In this Saturday's edition of "Things I didn't know you could do until now," I present this amazing study in press at MCP!
We're hearing lots about our microbiomes these days. We're even seeing it reach mainstream media and popsci. The aim of this study was to figure out the microbiota of preterm human babies -- who might not have mature microbiota and might get introduced early to hospital bacteria and other gross stuff is differs from the norm through early development!
I think the normal approach to this is going to be genetic. And they do that (via 16S profiling), but they also follow these babies over time using metaproteomics.
How'd they do it?
They identified some candidate babies born at different points in the gestation (some as early as 25 weeks!) and collected poo samples (do NOT google search these fancy baby poo terms!) at birth (I think) and definitely 1,2,4 &6 weeks post birth were used for the study. The microbiota proteins were extracted with a bead lysis technique and the proteins were separated in the first dimension with SDS-PAGE and peptides digested out. The digested peptides were ran on a linear ion trap Orbitrap system. I haven't pulled a RAW file or the supplemental to look at the method or instrument model.

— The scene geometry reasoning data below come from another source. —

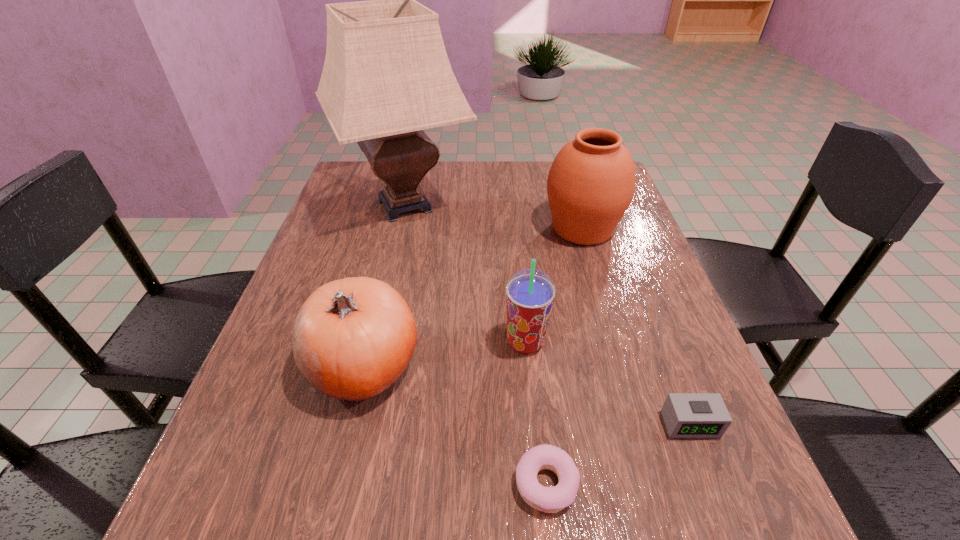 Locate an element on the screen. lampshade is located at coordinates (386, 77).

Locate an element on the screen. The image size is (960, 540). urn is located at coordinates (591, 183).

At what (x,y) coordinates should I click in order to perform the action: click on smoothie. Please return your answer as a coordinate pair (x, y). The width and height of the screenshot is (960, 540). Looking at the image, I should click on (530, 293).

Where is `pumpkin`? The width and height of the screenshot is (960, 540). pumpkin is located at coordinates (353, 338).

Image resolution: width=960 pixels, height=540 pixels. What are the coordinates of `alarm clock` in the screenshot? It's located at (686, 415).

Identify the location of the shortest object. The width and height of the screenshot is (960, 540). (546, 499).

You are a GUI agent. You are given a task and a screenshot of the screen. Output one action in this format:
    pyautogui.click(x=<x>, y=<y>)
    Task: Click on the doughnut
    
    Given the screenshot: What is the action you would take?
    pyautogui.click(x=546, y=499)

You are a GUI agent. You are given a task and a screenshot of the screen. Output one action in this format:
    pyautogui.click(x=<x>, y=<y>)
    Task: Click on the free location located 0.240m on the front of the tallest object
    Image resolution: width=960 pixels, height=540 pixels.
    Given the screenshot: What is the action you would take?
    click(x=377, y=327)

Identify the location of vacant space situated on the back of the second tallest object. The image size is (960, 540). (566, 176).

Find the location of a particular element. The height and width of the screenshot is (540, 960). vacant position located on the left of the smoothie is located at coordinates (388, 342). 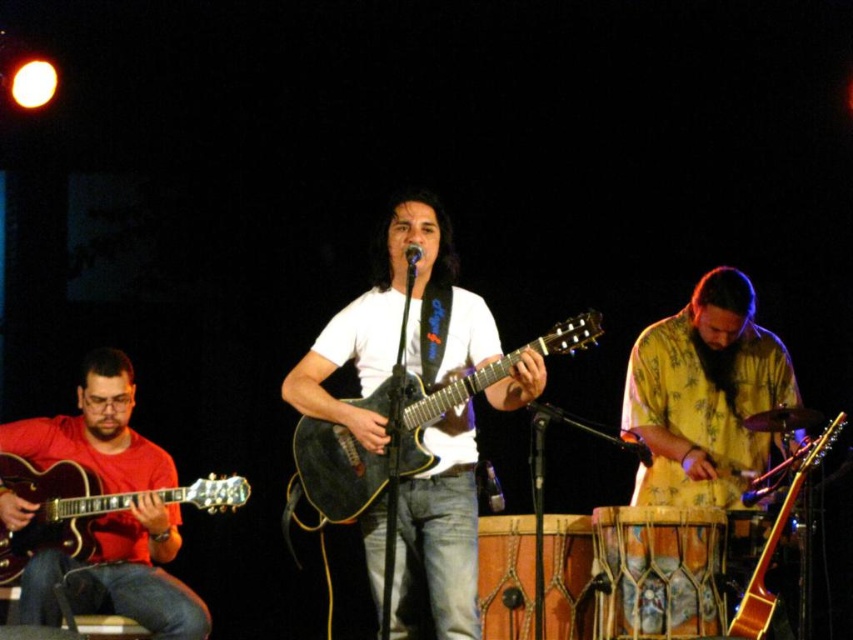 Question: Which of these objects is positioned closest to the glossy wood guitar at center?

Choices:
 (A) black matte microphone at center
 (B) matte black guitar at left
 (C) shiny black electric guitar at left

Answer: (A)

Question: Which of the following is the closest to the observer?

Choices:
 (A) (695, 285)
 (B) (444, 502)

Answer: (B)

Question: Based on their relative distances, which object is nearer to the black matte microphone at center?

Choices:
 (A) glossy black guitar at center
 (B) glossy wood guitar at center
 (C) shiny black electric guitar at left

Answer: (A)

Question: Considering the relative positions of shiny black electric guitar at left and glossy wood guitar at center in the image provided, where is shiny black electric guitar at left located with respect to glossy wood guitar at center?

Choices:
 (A) below
 (B) above

Answer: (B)

Question: Does shiny black electric guitar at left have a smaller size compared to black matte microphone at center?

Choices:
 (A) yes
 (B) no

Answer: (B)

Question: Can you confirm if glossy black guitar at center is thinner than black matte microphone at center?

Choices:
 (A) yes
 (B) no

Answer: (B) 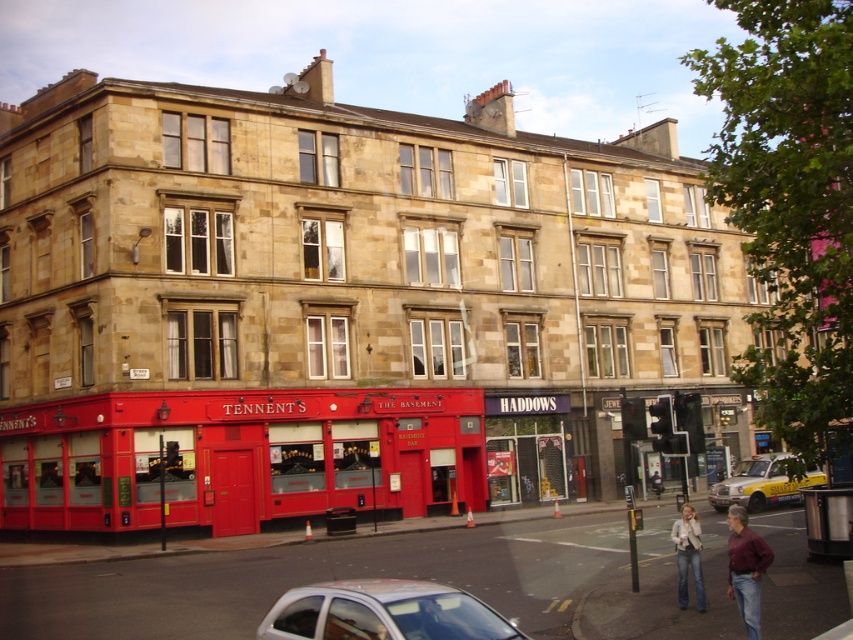 Question: Which of these objects is positioned closest to the red painted bus at lower center?

Choices:
 (A) yellow metallic taxi at lower right
 (B) maroon cotton shirt at lower right

Answer: (A)

Question: Estimate the real-world distances between objects in this image. Which object is closer to the red painted bus at lower center?

Choices:
 (A) denim jacket at lower right
 (B) yellow metallic taxi at lower right
 (C) white glossy car at lower center

Answer: (A)

Question: Which of the following is the closest to the observer?

Choices:
 (A) (773, 496)
 (B) (16, 496)

Answer: (A)

Question: Does red painted bus at lower center have a smaller size compared to maroon cotton shirt at lower right?

Choices:
 (A) no
 (B) yes

Answer: (A)

Question: From the image, what is the correct spatial relationship of white glossy car at lower center in relation to denim jacket at lower right?

Choices:
 (A) left
 (B) right

Answer: (A)

Question: From the image, what is the correct spatial relationship of red painted bus at lower center in relation to denim jacket at lower right?

Choices:
 (A) left
 (B) right

Answer: (A)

What I'm interested in is how they link the peptides back to the microbiota to make a chart like the one at the top of the post!

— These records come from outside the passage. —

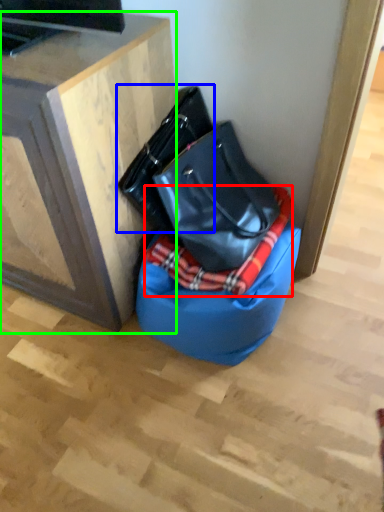 Question: Which is nearer to the blanket (highlighted by a red box)? handbag (highlighted by a blue box) or furniture (highlighted by a green box).

Choices:
 (A) handbag
 (B) furniture

Answer: (A) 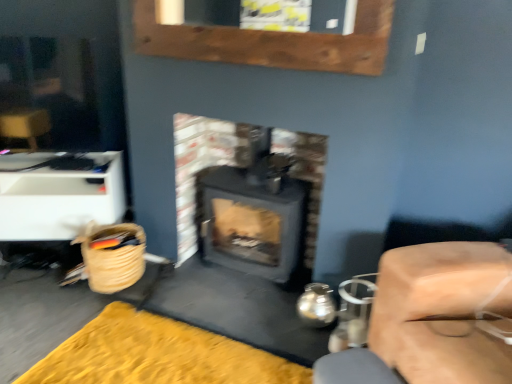 This screenshot has width=512, height=384. What are the coordinates of `free space to the left of woven straw basket at lower left` in the screenshot? It's located at (51, 295). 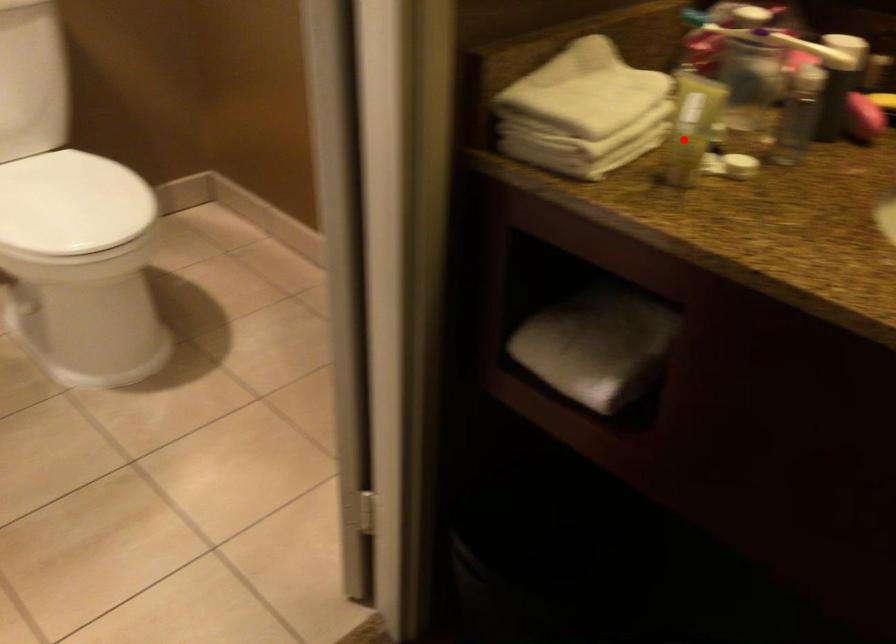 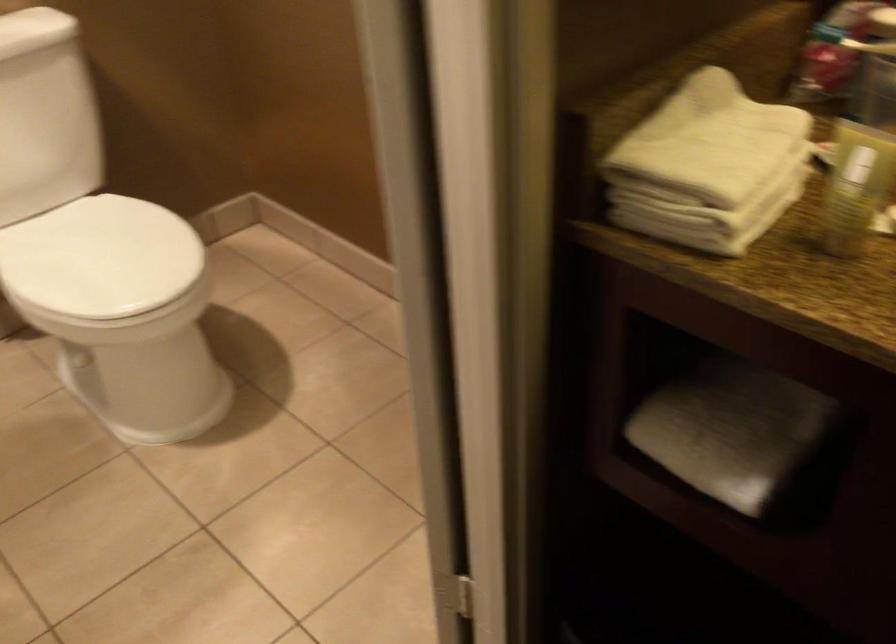 Question: I am providing you with two images of the same scene from different viewpoints. Image1 has a red point marked. In image2, the corresponding 3D location appears at what relative position? Reply with the corresponding letter.

Choices:
 (A) Closer
 (B) Farther

Answer: (A)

First off -- they get their FASTA from this thing I didn't know about
that apparently has loads of information on the bacteria that occupy us! They process the data with MaxQuant using iBAQ (label free quan) and the relative intensities go into their calculations of the relative bacterial content (probably obvious to less sleepy people? I shouldn't admit I was surprised. How else would you do it? Come on, brain!)

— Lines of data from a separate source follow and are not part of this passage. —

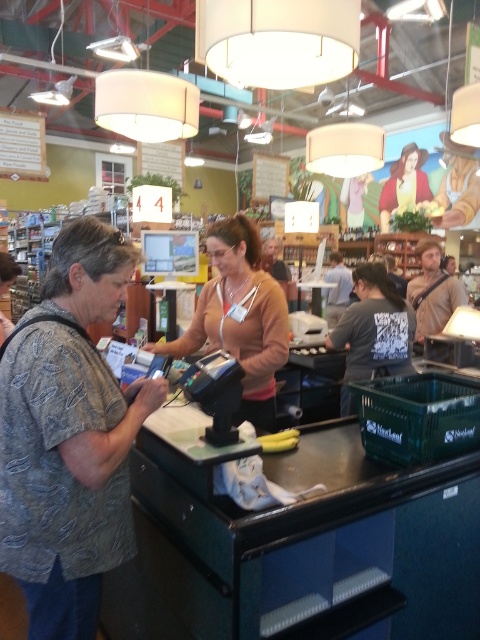 Which is below, matte brown sweater at center or brown leather bag at center?

matte brown sweater at center

Who is positioned more to the left, matte brown sweater at center or brown leather bag at center?

matte brown sweater at center

The width and height of the screenshot is (480, 640). What are the coordinates of `matte brown sweater at center` in the screenshot? It's located at 240,317.

Between dark gray t-shirt at center and dark gray sweater at center, which one appears on the left side from the viewer's perspective?

dark gray t-shirt at center is more to the left.

Is point (336, 339) positioned behind point (325, 296)?

No, it is in front of (325, 296).

In order to click on dark gray t-shirt at center in this screenshot , I will do `click(372, 330)`.

Consider the image. Which is below, gray printed shirt at left or matte brown sweater at center?

gray printed shirt at left is lower down.

Locate an element on the screen. This screenshot has width=480, height=640. gray printed shirt at left is located at coordinates (69, 436). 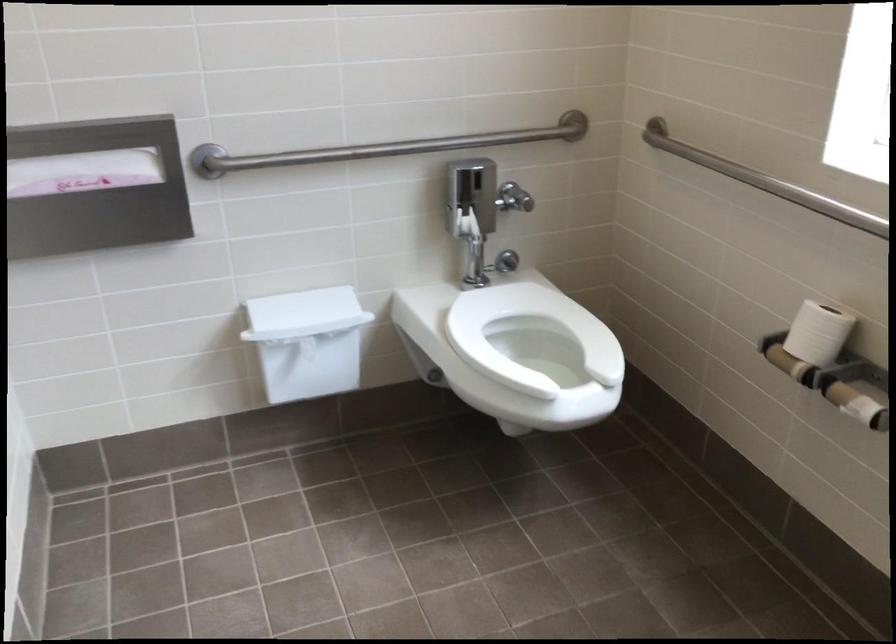 This screenshot has height=644, width=896. Describe the element at coordinates (513, 351) in the screenshot. I see `a white toilet seat` at that location.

What did they find? Really interesting stuff! Big microbiota shifts that can be correlated to the child's nutritional needs at early development, some reasons to be concerned that early microbiota might need to be monitored for later health implications (the abstract explains this better than I can).
Figure 3 might be the most interesting to me from a proteomics standpoint -- in some places the genomics and metaproteomics line up amazingly. At some points there appears to be some serious disagreement about the dominant class of organisms. For example, at weeks 3/4 the metaproteomics calls Klebsiella the highest abundance organisms, while the 16S profiling appears to call Enterobacter.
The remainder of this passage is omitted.